Dave Husak, HPE fellow and general manager for its Cloudless initiative, added in a blog, “HPE is fully-committed to continuing Scytale’s stewardship and contributions to SPIFFE and SPIRE, and these projects will play a fundamental role in HPE’s plans to deliver a dynamic, open, and secure edge-to-cloud platform.”

He said “every organization that operates in a hybrid, multi-cloud environment requires 100% secure, zero trust systems” and that “We also recognize that the open source community, which every day advances an endless array of projects designed for an open, multi-cloud, micro-services driven world, are at the forefront of writing code that delivers true zero trust, highly secure systems.”

“This acquisition also represents HPE’s ongoing transformation, part of which is to embrace and contribute to open source projects in the Cloud Native Computing Foundation and elsewhere. Our goal is to deliver services and products that advance these developments, and provide our customers and partners with the fastest-possible path to application modernization.”

More directly, Husak said the company saw “many opportunities to leverage SPIFFE and SPIRE across the HPE portfolio, and believe state-of-the-art cryptographic-identity technology will play a critical role in enterprise-scale digital transformation, cloud-enablement, and cloud-migration projects”.

While both organisations make great play of their support to Spiffe and Spire, it’s worth noting that both projects are still just in the CNCF’s sandbox category, almost two years after the CNCF first took them on.
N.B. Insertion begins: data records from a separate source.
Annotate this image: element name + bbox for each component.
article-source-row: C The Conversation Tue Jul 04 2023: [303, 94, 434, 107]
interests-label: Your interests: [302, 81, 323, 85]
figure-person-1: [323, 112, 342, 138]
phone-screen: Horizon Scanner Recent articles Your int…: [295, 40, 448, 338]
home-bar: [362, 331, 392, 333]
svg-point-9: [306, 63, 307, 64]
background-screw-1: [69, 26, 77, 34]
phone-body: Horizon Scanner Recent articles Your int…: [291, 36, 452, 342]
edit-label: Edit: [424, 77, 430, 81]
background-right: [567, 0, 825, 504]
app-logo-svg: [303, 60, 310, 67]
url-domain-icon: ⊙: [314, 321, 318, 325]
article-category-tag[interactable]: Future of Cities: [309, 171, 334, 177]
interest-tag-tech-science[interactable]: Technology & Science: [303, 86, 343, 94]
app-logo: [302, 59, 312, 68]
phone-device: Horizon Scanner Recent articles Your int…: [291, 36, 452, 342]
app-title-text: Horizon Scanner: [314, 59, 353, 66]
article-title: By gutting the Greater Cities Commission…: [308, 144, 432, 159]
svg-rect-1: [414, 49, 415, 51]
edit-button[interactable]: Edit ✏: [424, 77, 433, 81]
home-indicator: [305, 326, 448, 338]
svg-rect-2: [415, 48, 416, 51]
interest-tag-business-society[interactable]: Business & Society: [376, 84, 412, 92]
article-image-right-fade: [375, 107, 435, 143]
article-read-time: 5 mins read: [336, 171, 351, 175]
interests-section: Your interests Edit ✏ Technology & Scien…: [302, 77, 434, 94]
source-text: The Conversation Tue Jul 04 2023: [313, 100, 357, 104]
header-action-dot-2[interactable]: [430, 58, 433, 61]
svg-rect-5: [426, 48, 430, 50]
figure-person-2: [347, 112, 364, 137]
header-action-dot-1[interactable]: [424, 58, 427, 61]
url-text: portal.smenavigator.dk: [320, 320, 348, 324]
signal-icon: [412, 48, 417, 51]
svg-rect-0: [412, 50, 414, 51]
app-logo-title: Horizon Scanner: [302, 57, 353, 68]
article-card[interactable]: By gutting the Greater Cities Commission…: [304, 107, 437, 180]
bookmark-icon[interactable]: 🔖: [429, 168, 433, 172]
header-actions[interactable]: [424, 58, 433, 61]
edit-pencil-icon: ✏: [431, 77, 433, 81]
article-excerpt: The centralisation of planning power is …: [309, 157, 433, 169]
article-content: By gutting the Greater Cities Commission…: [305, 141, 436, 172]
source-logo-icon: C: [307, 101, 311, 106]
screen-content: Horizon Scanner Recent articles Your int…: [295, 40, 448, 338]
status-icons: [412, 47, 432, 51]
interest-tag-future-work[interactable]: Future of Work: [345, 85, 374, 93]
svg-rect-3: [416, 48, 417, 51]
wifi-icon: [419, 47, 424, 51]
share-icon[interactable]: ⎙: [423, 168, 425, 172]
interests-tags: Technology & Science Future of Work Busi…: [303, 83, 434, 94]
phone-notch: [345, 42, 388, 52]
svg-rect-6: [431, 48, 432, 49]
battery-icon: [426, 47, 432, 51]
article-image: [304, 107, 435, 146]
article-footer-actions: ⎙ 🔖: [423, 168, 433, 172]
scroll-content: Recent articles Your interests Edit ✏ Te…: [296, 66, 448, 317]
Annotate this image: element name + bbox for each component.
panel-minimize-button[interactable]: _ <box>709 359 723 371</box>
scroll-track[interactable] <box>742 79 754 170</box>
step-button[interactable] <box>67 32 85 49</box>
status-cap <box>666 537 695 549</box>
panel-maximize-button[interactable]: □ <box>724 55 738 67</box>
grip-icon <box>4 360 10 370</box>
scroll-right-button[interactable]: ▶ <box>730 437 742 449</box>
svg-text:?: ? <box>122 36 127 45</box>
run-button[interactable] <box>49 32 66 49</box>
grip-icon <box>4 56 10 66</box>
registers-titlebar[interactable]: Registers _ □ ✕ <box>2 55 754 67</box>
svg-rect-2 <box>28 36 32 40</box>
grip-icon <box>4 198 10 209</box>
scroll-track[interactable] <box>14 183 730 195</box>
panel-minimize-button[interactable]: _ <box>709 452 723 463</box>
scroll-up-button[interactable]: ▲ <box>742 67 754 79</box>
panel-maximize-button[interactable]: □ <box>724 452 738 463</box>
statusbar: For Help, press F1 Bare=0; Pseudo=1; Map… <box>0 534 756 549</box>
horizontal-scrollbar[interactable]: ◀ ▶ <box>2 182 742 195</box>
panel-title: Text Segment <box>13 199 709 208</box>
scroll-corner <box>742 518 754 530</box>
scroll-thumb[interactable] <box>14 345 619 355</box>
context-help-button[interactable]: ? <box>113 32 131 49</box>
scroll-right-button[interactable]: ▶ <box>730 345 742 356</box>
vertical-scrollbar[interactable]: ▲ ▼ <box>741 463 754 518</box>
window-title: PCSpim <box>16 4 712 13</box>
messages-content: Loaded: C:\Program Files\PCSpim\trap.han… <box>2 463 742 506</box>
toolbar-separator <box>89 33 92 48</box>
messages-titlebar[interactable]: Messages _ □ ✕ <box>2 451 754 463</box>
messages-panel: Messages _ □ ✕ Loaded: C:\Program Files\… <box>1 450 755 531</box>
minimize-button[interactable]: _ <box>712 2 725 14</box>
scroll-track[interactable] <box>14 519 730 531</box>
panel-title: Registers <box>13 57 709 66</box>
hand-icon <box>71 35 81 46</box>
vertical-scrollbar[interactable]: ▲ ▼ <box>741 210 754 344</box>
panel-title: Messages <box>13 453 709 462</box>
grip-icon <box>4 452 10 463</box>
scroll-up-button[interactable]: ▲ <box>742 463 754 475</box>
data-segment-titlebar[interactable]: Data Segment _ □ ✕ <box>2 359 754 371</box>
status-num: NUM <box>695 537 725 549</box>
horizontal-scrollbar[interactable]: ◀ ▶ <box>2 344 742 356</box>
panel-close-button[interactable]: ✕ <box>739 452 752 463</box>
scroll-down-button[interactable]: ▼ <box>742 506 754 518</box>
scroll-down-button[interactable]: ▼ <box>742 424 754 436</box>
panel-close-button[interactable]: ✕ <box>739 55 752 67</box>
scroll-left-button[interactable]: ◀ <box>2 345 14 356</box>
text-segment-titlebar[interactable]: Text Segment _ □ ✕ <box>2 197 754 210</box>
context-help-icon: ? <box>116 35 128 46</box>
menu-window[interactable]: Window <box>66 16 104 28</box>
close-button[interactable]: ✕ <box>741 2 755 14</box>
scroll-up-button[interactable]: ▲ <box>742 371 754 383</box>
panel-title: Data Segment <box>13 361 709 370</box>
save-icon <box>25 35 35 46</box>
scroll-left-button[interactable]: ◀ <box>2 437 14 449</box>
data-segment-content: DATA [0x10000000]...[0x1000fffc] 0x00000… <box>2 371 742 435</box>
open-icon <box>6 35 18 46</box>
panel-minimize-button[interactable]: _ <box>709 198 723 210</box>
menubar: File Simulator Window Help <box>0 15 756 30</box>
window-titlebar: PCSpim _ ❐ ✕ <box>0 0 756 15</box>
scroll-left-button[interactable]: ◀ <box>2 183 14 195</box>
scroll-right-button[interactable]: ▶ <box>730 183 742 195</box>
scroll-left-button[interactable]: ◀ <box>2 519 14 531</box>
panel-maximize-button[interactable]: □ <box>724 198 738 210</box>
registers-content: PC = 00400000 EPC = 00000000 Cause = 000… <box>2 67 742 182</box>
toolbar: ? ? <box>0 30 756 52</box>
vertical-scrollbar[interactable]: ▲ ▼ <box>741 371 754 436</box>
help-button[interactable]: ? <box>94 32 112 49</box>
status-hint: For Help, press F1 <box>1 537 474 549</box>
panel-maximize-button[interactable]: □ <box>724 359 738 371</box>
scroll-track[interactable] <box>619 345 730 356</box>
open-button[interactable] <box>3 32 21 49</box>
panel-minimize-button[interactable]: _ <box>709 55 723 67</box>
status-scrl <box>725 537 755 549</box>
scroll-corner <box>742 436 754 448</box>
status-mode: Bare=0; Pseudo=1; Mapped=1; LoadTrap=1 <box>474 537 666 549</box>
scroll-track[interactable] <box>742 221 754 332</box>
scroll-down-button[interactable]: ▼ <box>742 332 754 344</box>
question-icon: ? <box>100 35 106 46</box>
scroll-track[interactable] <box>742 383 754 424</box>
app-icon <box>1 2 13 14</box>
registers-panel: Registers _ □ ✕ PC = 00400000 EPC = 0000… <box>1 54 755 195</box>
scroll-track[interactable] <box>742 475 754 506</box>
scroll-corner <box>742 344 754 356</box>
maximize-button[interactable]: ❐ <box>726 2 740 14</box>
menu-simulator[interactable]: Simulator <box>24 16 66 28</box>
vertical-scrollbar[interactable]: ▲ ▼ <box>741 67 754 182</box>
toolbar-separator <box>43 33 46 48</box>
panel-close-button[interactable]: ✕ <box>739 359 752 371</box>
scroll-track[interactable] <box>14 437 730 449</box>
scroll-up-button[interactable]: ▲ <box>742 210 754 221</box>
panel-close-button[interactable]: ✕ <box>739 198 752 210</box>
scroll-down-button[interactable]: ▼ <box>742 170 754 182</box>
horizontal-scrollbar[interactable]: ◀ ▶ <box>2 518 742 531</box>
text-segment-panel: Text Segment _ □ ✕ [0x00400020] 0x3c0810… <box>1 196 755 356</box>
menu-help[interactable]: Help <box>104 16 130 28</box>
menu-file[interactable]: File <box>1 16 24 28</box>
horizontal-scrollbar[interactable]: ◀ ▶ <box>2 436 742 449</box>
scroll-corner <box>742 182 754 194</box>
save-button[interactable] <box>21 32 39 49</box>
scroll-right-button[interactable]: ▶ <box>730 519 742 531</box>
It’s also worth noting that HPE – or at least its predecessor, HP – has a patchy record on capitalising on acquisitions. These include its mega buy of IT services giant EDS in 2008 for around $13bn, only for HPE to offload its services division a couple of years ago. On the software side, a series of buys earlier this century culminated in the purchase of UK software outfit Autonomy – a calamitous deal, the ramifications of which are still being played out in court in the UK.